Ao assumir a cadeira de deputado, uma pequena frustração toma conta de todos os eleitos. Eles descobrem que não foram escolhidos sozinhos. Há no Congresso Nacional outras centenas de ungidos, tão legítimos quanto você. As lides parlamentares são massacrantes. Não há espaço para vontades individuais. Tudo é decidido pelo conjunto. Naquele que é um dos mais importantes documentos de toda a Antiguidade - a Oração Fúnebre de Péricles -, o estadista grego, em raro momento de inspiração, codificou todo o maravilhoso sentido da democracia, ao afirmar que o segredo da felicidade é a liberdade, o segredo da liberdade é a coragem e que valia a pena dar a vida pela sobrevivência das suas instituições: "A virtude da democracia é não estar nas mãos de poucos, e sim de muitos." No Parlamento é assim. Demanda algum tempo para que deixemos de lado as nossas veleidades pessoais e entendamos que a excelência do regime democrático repousa justamente no fato de que a ninguém, individualmente, é concedido o poder de decidir tudo sozinho. O Congresso é um processo de elaboração coletiva. Nossa vaidade repousa no simples fato de estarmos lá, podermos participar do jogo, dar a nossa contribuição, por ínfima que seja, ao aperfeiçoamento de nossa sociedade. A felicidade não está no fim do caminho, mas sim no ato de caminhar.
Quem detém um mandato eletivo, por natureza, não tem outros senhores que não o povo. E o povo deseja que seu mandatário seja altivo e independente. Sendo assim, confesso que não consigo entender como é que parlamentares se dispõem a mercadejar as suas convicções, alienar as suas vontades, deixar-se escravizar, curvar-se de modo vil, tudo isso a troco de míseros 30 dinheiros.
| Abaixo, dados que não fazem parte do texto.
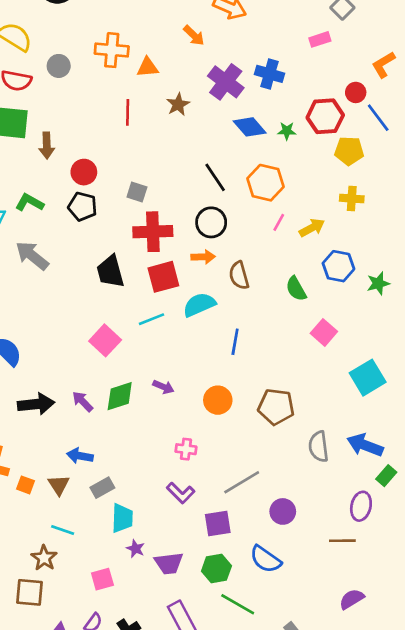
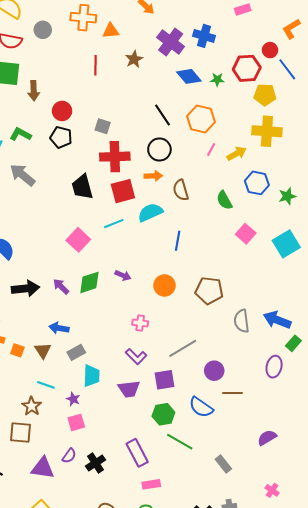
yellow cross: (352, 199) -> (267, 131), size x1.6
cyan square: (368, 378) -> (286, 244), moved
brown line: (342, 541) -> (232, 393), moved
purple star: (136, 549) -> (73, 399), moved
purple trapezoid: (169, 563) -> (129, 389), moved

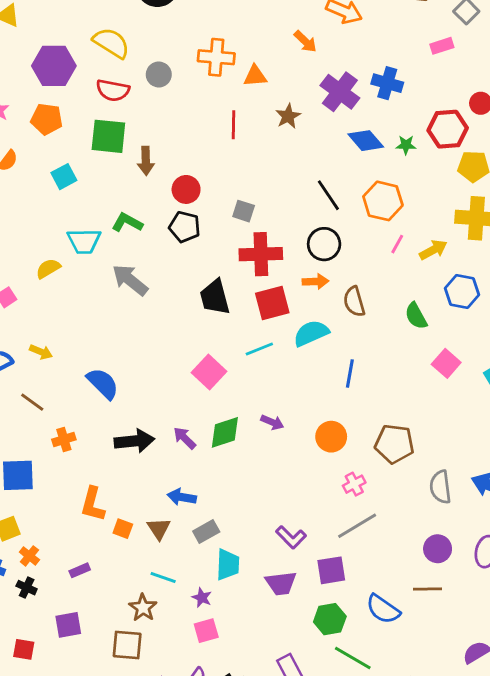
pink cross: (140, 323) -> (354, 484), moved, turned -35
purple circle: (214, 371) -> (438, 549), moved

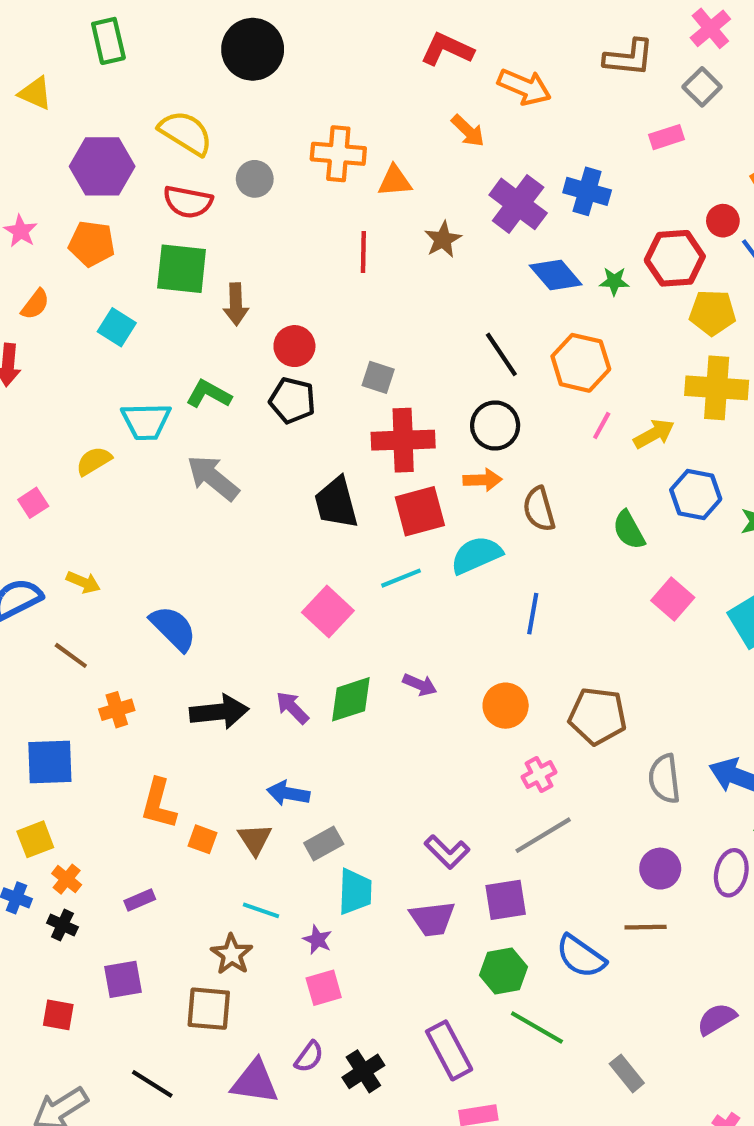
cyan square: (64, 177) -> (117, 327), turned -30

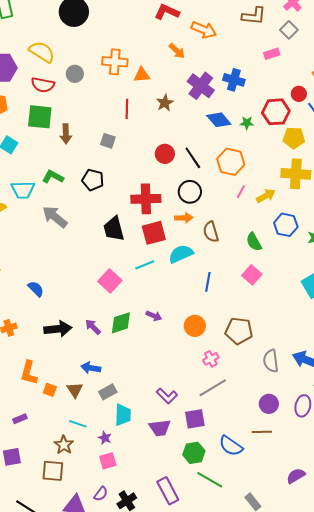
red circle: (294, 346) -> (165, 154), moved
gray square: (378, 377) -> (108, 141), moved
pink square: (673, 599) -> (252, 275), moved
blue semicircle: (173, 628) -> (36, 289), size x0.7

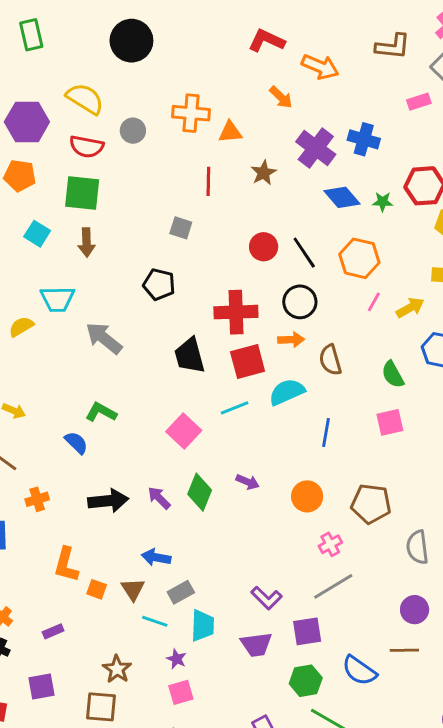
brown arrow: (66, 134) -> (86, 242), moved
green L-shape: (53, 177) -> (101, 412), moved
pink square: (252, 275) -> (390, 422), turned 36
green diamond: (121, 323) -> (200, 492), turned -50
cyan line: (78, 424) -> (155, 621), moved

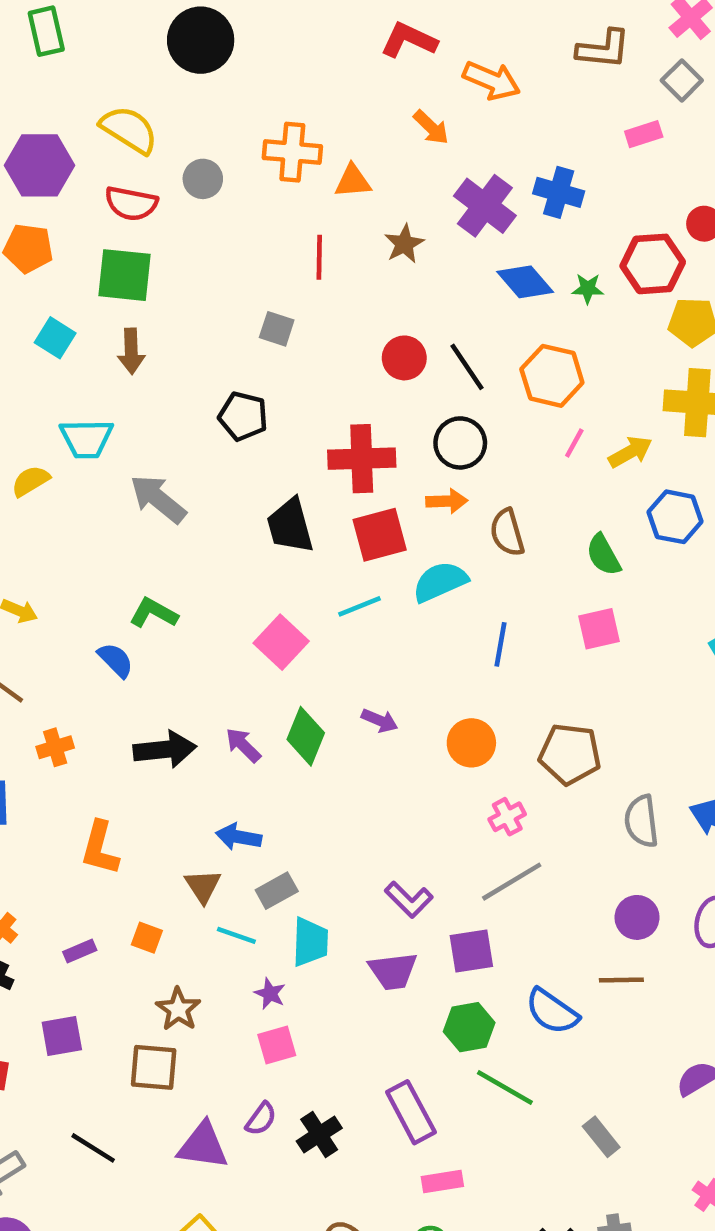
orange square: (97, 589) -> (147, 938), moved

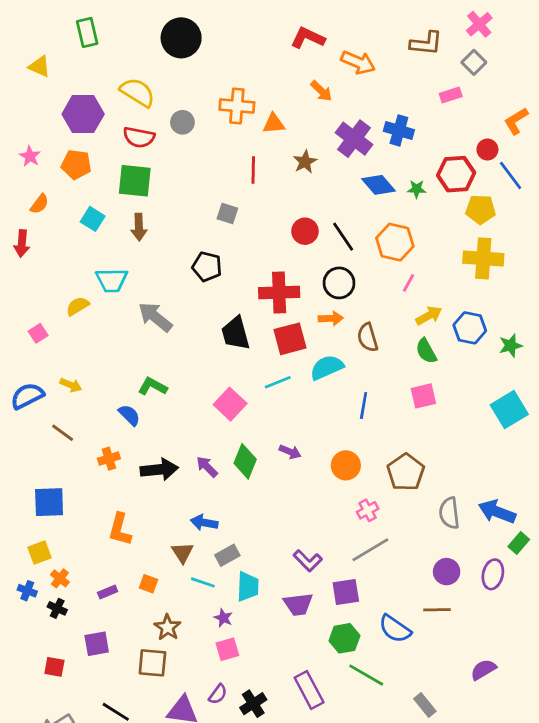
yellow arrow: (630, 452) -> (429, 316), moved
orange cross: (55, 747) -> (109, 459), moved
brown pentagon: (570, 754) -> (406, 472), turned 30

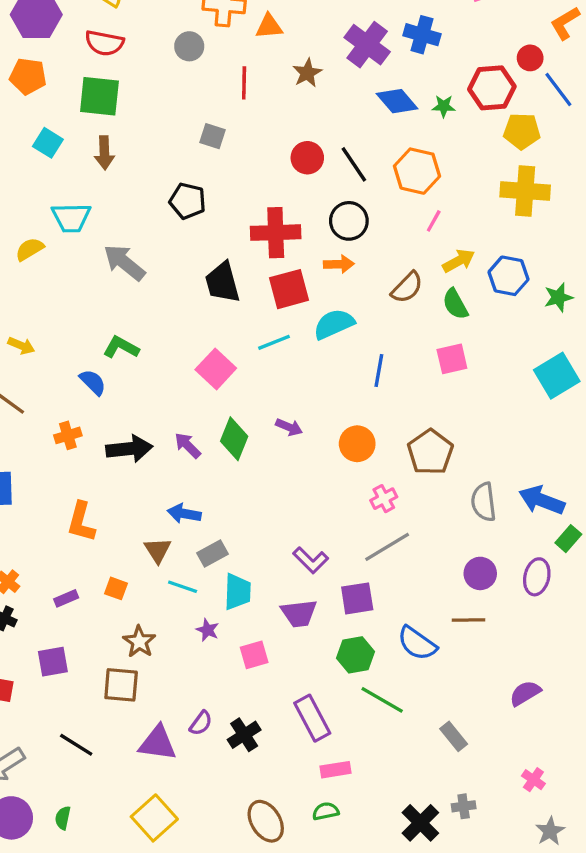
gray circle: (182, 122) -> (189, 46), moved
brown semicircle: (368, 337) -> (407, 287), moved, turned -120
pink square: (227, 649) -> (254, 655), moved

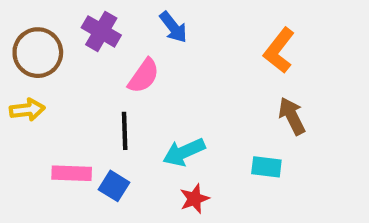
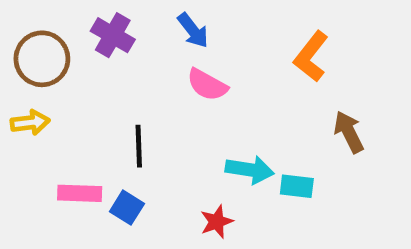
pink semicircle: (144, 76) -> (207, 85), moved, turned 84
brown arrow: (292, 116) -> (349, 132), moved
cyan arrow: (184, 152) -> (250, 170), moved, turned -147

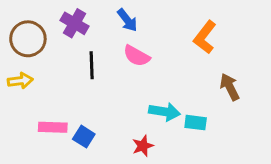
black line: (139, 146) -> (92, 65), moved

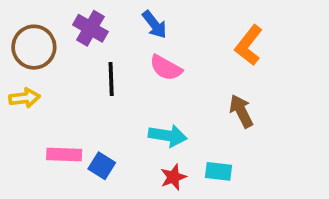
brown arrow: (230, 87) -> (241, 111), moved
cyan arrow: (165, 112) -> (168, 136), moved
cyan rectangle: (196, 123) -> (219, 171), moved

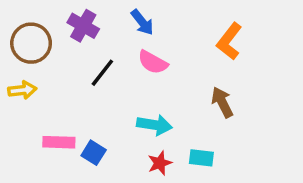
black line: (111, 79) -> (102, 73), turned 40

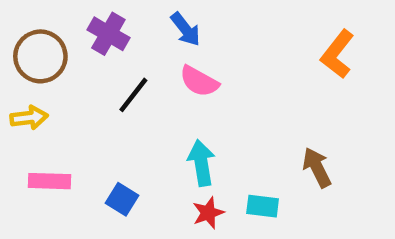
orange L-shape: (229, 41) -> (337, 54), moved
brown arrow: (222, 102) -> (317, 167), moved
cyan arrow: (154, 125) -> (201, 163), turned -108
pink rectangle: (59, 142) -> (49, 181), moved

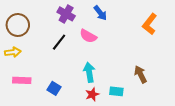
blue arrow: (185, 29) -> (100, 13), moved
purple cross: (108, 34) -> (66, 14), moved

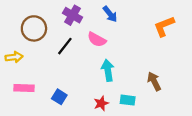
orange L-shape: (150, 24) -> (164, 26), turned 30
brown circle: (18, 25) -> (34, 28), moved
cyan arrow: (89, 72) -> (108, 70), moved

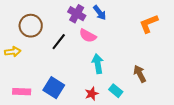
purple cross: (73, 15) -> (77, 14), moved
pink rectangle: (24, 88) -> (22, 92), moved
blue square: (59, 97) -> (54, 88), size x1.5
cyan rectangle: (128, 100) -> (116, 91), turned 32

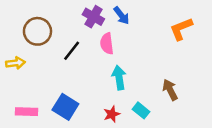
pink semicircle: (88, 36) -> (107, 44), turned 54

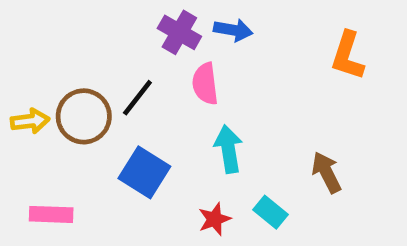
blue arrow: (121, 16) -> (233, 30), turned -42
orange L-shape: (181, 29) -> (348, 56), turned -50
brown circle: (37, 31) -> (84, 116), moved
blue square: (65, 107) -> (144, 172), moved

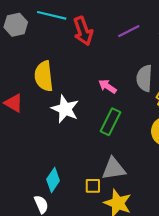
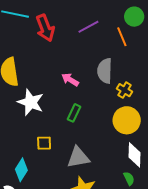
green rectangle: (111, 122) -> (74, 113), size x0.7
yellow square: (93, 186) -> (44, 143), moved

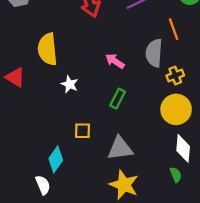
orange line: (122, 37) -> (174, 29), moved
yellow cross: (125, 90) -> (175, 76), turned 35
white star: (31, 102) -> (70, 84), size x0.6

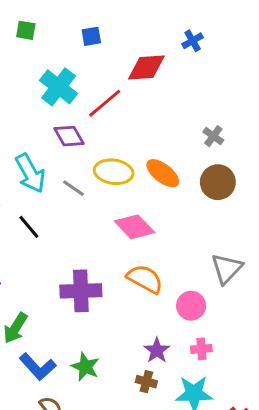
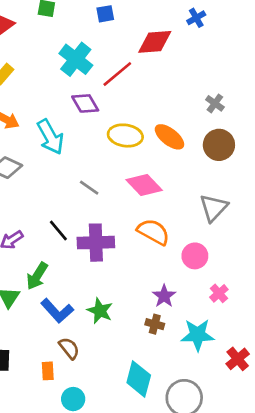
gray line: (73, 188) -> (89, 188), moved
black line: (29, 227) -> (58, 230), moved
gray triangle: (227, 269) -> (214, 208), moved
pink cross: (201, 349) -> (219, 293), moved, turned -36

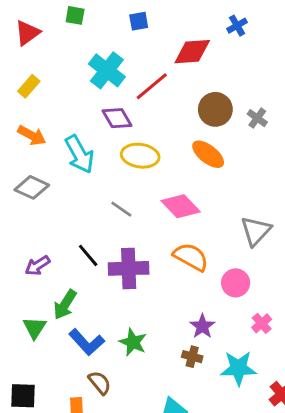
yellow ellipse: (125, 136) -> (140, 156), moved
brown circle: (219, 145) -> (215, 109), moved

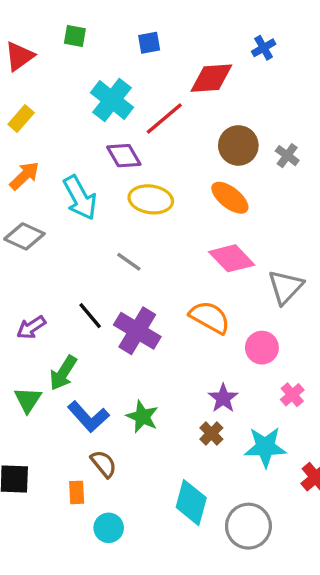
orange arrow: (32, 135) -> (24, 176), turned -72
pink diamond: (181, 206) -> (232, 258), moved
purple cross: (129, 268) -> (137, 331), turned 33
brown cross: (192, 357) -> (211, 433), turned 30

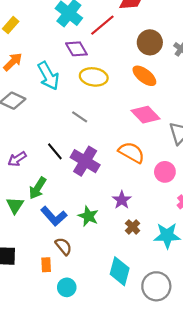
purple star: (223, 398) -> (122, 200), moved

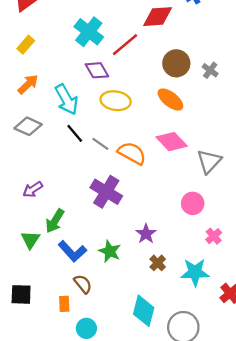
black line: (55, 151) -> (75, 133), moved
orange semicircle: (131, 152) -> (132, 153), moved

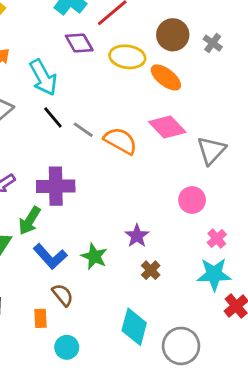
yellow ellipse: (116, 101) -> (127, 57), moved
purple cross: (106, 192) -> (56, 186), moved, turned -32
cyan star: (195, 272) -> (214, 274), moved

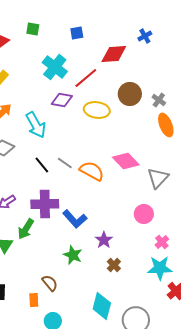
purple diamond: (79, 43) -> (62, 100), turned -50
orange ellipse: (166, 77) -> (166, 125), moved, turned 30
black line: (53, 117) -> (42, 165), moved
blue L-shape: (50, 256) -> (75, 219), moved

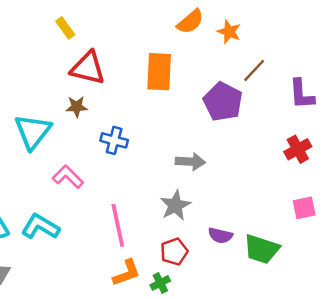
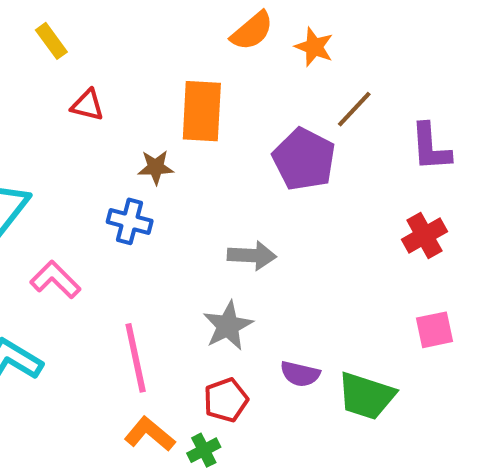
red triangle: (88, 68) -> (87, 105), size x0.6
brown star: (77, 107) -> (156, 167), moved
orange L-shape: (127, 273) -> (150, 434), turned -120

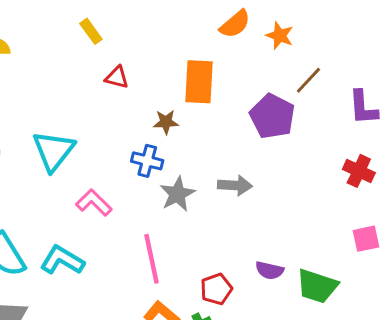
red cross: (424, 235) -> (359, 171), turned -36
gray star: (228, 326) -> (177, 194), moved

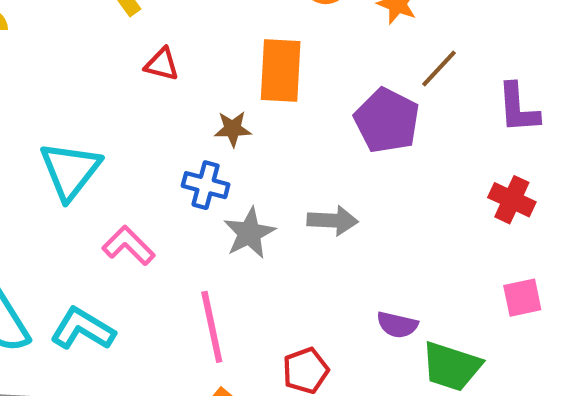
purple semicircle: (270, 270) -> (397, 325), moved

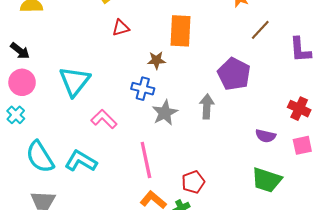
red triangle: (162, 64) -> (121, 28), turned -30
purple pentagon: (387, 121) -> (234, 74), moved
red cross: (512, 200) -> (299, 109), moved
gray arrow: (333, 221) -> (207, 106), turned -90
purple semicircle: (397, 325) -> (266, 136), moved

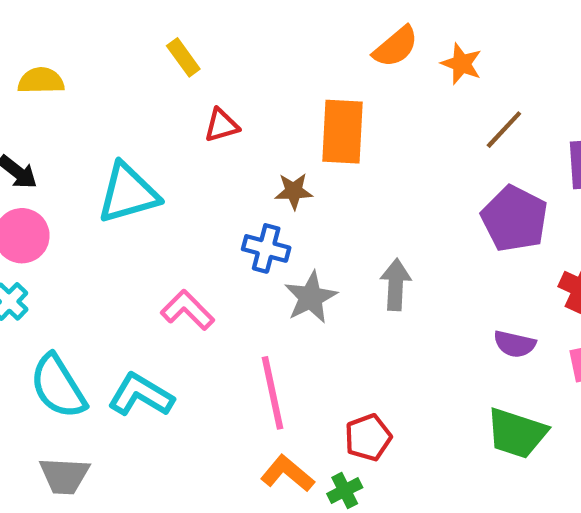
purple pentagon: (234, 74) -> (515, 219), moved
cyan triangle: (75, 81) -> (128, 193), moved, turned 36

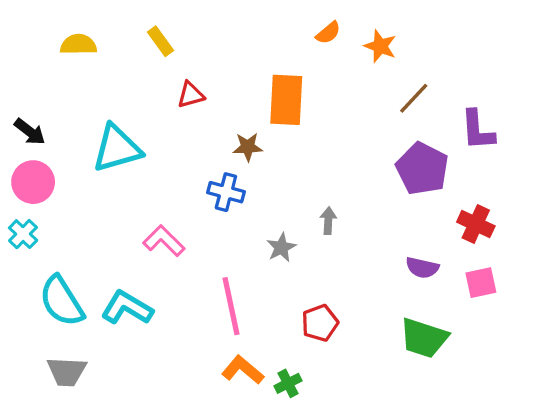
orange semicircle: (396, 47) -> (328, 33), size x0.7
yellow semicircle: (41, 81) -> (78, 45), moved
gray arrow: (396, 285) -> (328, 221), size x0.7
gray star: (311, 297) -> (281, 247), moved, size x0.7
red pentagon: (368, 437) -> (320, 323), moved

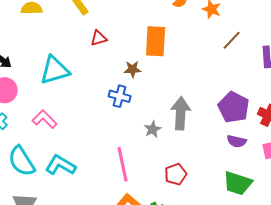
purple pentagon: (422, 169) -> (234, 107), moved
gray arrow: (328, 221) -> (181, 113), size x2.0
pink L-shape: (164, 241) -> (45, 119), moved

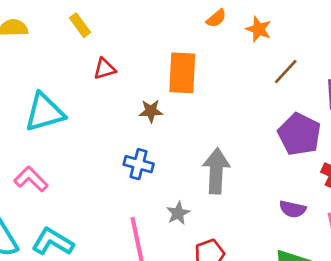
blue cross: (120, 96) -> (139, 164), moved
purple pentagon: (234, 107) -> (299, 134), moved
gray star: (153, 129) -> (178, 213), moved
Porventura se olvidaram de quão difícil foi chegar até lá? Hão de dejetar, como fezes, os milhares de votos que amealharam? Há pecúnia que pague o privilégio de ter sido um eleito? Se há uma verdade na política, esta é a de que aqueles que se vendem não merecem sequer ser comprados...
Tendo em mente tudo isso, eu entendo que toda essa crise que estamos vivenciando é extremamente positiva e salutar. Da traição se aproveita a delação e se descarta o delator. Bem-aventurado seja, por enquanto, o deputado Roberto Jefferson, que trouxe à luz toda a imundície das cavalariças de Áugias. Como um câncer que se espraia em metástase, esses tumores hão de ser extirpados até as suas mais profundas raízes. Cassem-se mandatos, demitam-se funcionários, destruam-se falsas reputações, punam-se todos até que o sarcoma seja, por fim, debelado. O arremate final dessa curetagem será o merecido expurgo do próprio traidor. Mas isso, na verdade, é só um detalhe.
Uma vez iniciado o procedimento cirúrgico, não nos esqueçamos de remover, também, o agente cancerígeno. Ele está logo ali, no outro vértice da praça central.
Refestelado em seu trono, repousa um reizinho. Ele se faz de rei de baralho. Jura que de nada sabe. Protesta inocência e até mesmo ingenuidade. Afirma-se traído pelos seus valetes. Alguns até mesmo se solidarizam em sua comiseração. Mereceria ele a nossa indulgência?
Eu entendo que não. Ele reina, mas também governa. A coroa não lhe chegou à cabeça por acaso. Desta corte ele é o rei, por mais que se diga apenas o bobo. Dos ministros até os pajens, não há ninguém, no Palácio, que lá esteja à sua revelia. Se "há algo de podre no reino da Dinamarca", não cabe a este Hamlet questionar-se entre ser ou não ser. Ele é. E não pode evadir-se da responsabilidade de ser.
É impossível conceber que ele nada soubesse. Há nas cortes os áulicos, mas abundam também os Rigolettos. Seja por lealdade, seja por intriga, estes, com certeza, tudo confidenciaram aos ouvidos do rei. E este, sem a menor dúvida, estava a par de tudo o que se fazia. Mormente porque era ele, o rei, o principal beneficiário de toda essa caftinagem parlamentar.
Havemos de decepar-lhe a cabeça? Será o sangue real o melhor detergente para toda essa cloaca?
Talvez sim, talvez não. Tudo depende do que for desvendado de ora em diante.
Haja o que houver, o fato irreversível é que o rei perdeu a majestade. Não lidera, não ordena, nem sequer mandar ele pode mais. Está condenado a terminar o seu reinado impotente e emasculado.
A autoridade de um rei provém do exemplo que ele produz. Sem exemplo não há reis. A não ser os de copas, ouros, espadas ou paus.